Z eventig wordt hij dit jaar, Daniel Alliët. Boerenzoon uit Wijtschate, het Westvlaamse Heuvelland. Boerenzoon met een onverdroten inzet voor de vierde én de derde wereld. Nu al 27 jaar is hij het gezicht van de Begijnhofkerk, leeft hij in Molenbeek. Tussen zijn mensen. Leven, dat is twee hoog, boven wat ooit Café La Paix was. Zijn kamertje, amper vijf bij vijf, volgestouwd met boeken en prullaria. Samen met hem geniet ik op deze druilerige ochtend van een warme kop koffie en een goed gesprek.

“Dit is een gemeenschapshuis. Ik heb één kamer zoals al de rest. Ieder heeft zijn dag om te koken. Ieder heeft zijn weekend om te poetsen. Waarom ik, nu 27 jaar geleden, in Brussel ben beland? Ik kom uit een kroostrijk gezin, ben de tweede jongste van negen broers en zussen. Toen ik acht maanden was – het negende kind was onderweg – is vader overleden. Kwam moeder zonder man te staan. Met negen kinderen. Niet direct de kaart die je zou kiezen, maar het was een sterke vrouw, moeder. Die ons niet alleen het leven heeft geschonken, maar ook zeer veel over dat leven heeft geleerd. Slechts tot haar elfde is ze naar school geweest. Niet omdat ze dom was, wel omdat er gewerkt moest worden. De boerenstiel, die moest ze leren. Klagen was er nooit bij, sociaal voelend zijn wel. “Er zijn mensen die het nog moeilijker hebben dan wij: kan je iets doen voor een ander, dan doe je het.’”

“Twee van ons hebben gekozen voor een leven als geestelijke.
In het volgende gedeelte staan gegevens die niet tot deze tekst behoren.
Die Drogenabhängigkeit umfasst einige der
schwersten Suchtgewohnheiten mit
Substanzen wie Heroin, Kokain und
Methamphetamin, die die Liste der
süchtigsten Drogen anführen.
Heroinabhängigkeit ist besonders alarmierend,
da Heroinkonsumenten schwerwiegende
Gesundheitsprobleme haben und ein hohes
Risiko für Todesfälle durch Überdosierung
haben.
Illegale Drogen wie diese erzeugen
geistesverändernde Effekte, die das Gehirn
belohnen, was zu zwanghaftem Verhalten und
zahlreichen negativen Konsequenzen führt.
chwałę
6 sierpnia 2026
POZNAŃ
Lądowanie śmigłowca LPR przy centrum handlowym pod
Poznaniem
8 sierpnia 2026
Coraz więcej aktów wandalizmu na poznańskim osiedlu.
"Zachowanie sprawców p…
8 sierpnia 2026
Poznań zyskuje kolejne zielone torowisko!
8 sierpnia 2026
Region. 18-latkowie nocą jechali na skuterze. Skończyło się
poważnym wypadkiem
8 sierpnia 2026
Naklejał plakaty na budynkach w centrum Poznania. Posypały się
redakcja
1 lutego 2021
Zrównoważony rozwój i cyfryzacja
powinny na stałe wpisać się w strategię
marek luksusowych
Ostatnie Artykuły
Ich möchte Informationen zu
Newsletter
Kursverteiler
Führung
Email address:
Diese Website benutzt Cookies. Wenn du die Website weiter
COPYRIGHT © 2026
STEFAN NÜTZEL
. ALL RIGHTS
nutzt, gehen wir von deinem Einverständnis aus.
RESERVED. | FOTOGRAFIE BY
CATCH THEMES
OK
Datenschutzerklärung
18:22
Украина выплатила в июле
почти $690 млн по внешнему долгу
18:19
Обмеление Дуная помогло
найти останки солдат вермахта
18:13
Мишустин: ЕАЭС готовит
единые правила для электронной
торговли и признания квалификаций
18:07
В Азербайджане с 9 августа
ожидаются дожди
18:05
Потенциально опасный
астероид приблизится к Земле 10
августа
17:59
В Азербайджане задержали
Eerst als gewone priester, later hebben we er allebei voor gekozen te strijden voor de derde en de vierde wereld. Al vijftig jaar leeft Etienne tussen zijn mensen in El Salvador. Eenentachtig is hij, hij zal er ook sterven. Waar hij gekozen heeft voor de derde wereld, koos ik voor de vierde. In Brussel, na professor te zijn geweest aan het Grootseminarie in Brugge en negen jaar lang directeur van Caritas West-Vlaanderen. Om tussen de armen te leven en van daaruit met hen te strijden voor een meer rechtvaardige samenleving. Nooit heb ik een partijpolitieke kaart gewild, al is het me meermaals gevraagd geweest. Ik wil vrij, vanuit het Evangelie, bekijken waar de mensen in nood zijn.”

Vier is drie
Soms zegt Daniel Alliët: ik ben een omgekeerde economische vluchteling uit de enigszins verstikkende rijkdom en zelfgenoegzaamheid van Vlaanderen. “De Vlaamse priesters die naar hier komen, doen dat niet om pastoor te zijn. Als je solidair wil vechten met de armen, kan je het best Vlaanderen achterlaten en voor Brussel kiezen. Omdat de tegenstelling tussen rijk en arm hier veel scherper is dan in Vlaanderen.”

“De vierde wereld waar ik wilde leven en werken is, door de evolutie van de immigratie, gauw eveneens de derde wereld geworden. Zelfs hier in huis. Ik woon samen met zes thuislozen. Twee met papieren, vier zonder. Onder hen een moeder van 33 jaar met een kindje. Moeder die na vier jaar een negatief advies heeft gekregen van de Dienst voor Vreemdelingenzaken. Zes verschillende nationaliteiten, zes verschillende godsdiensten zelfs. Vier continenten ook. De wereld... De straat hier, ik denk dat er amper 10 procent Belgo-Belgen leven. Een bevoorrechte plek is het, ondanks – of misschien wel dankzij – alle armoede en miserie die ik dagelijks zie. Je maakt hier heel de wereld mee, in alle mogelijke situaties. Tot zelfs mensen die hun kind willen verkopen om toch maar aan een beetje geld te geraken. Veel zorgen, miserie. Gelukkig heb ik een goede gezondheid en slaap ik goed. Mijn zorgen van alle dag neem ik niet mee naar mijn bed.”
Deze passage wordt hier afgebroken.